Extracted information:

_ _ _ _ _ _ _

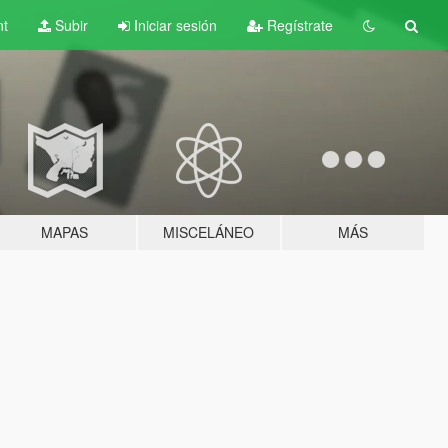
nt
Subir
Iniciar sesión
Regístrate
MAPAS
MISCELÁNEO
MÁS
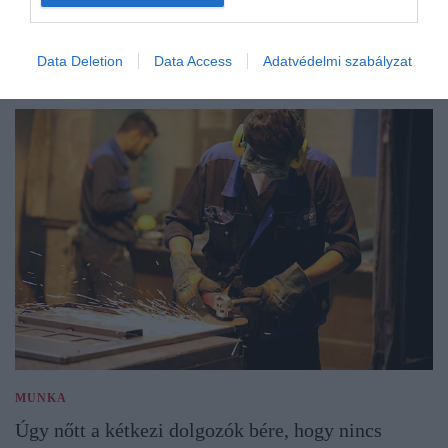
Data Deletion
Data Access
Adatvédelmi szabályzat
MUNKA
Úgy nőtt a kétkezi dolgozók bére, hogy nincs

_ _ _ _ _ _ _

Directions: Only the text of the records above is to be reproduced, exactly as given; the pictures are dropped.

Output:
nt
Subir
Iniciar sesión
Regístrate
MAPAS
MISCELÁNEO
MÁS
Data Deletion
Data Access
Adatvédelmi szabályzat
MUNKA
Úgy nőtt a kétkezi dolgozók bére, hogy nincs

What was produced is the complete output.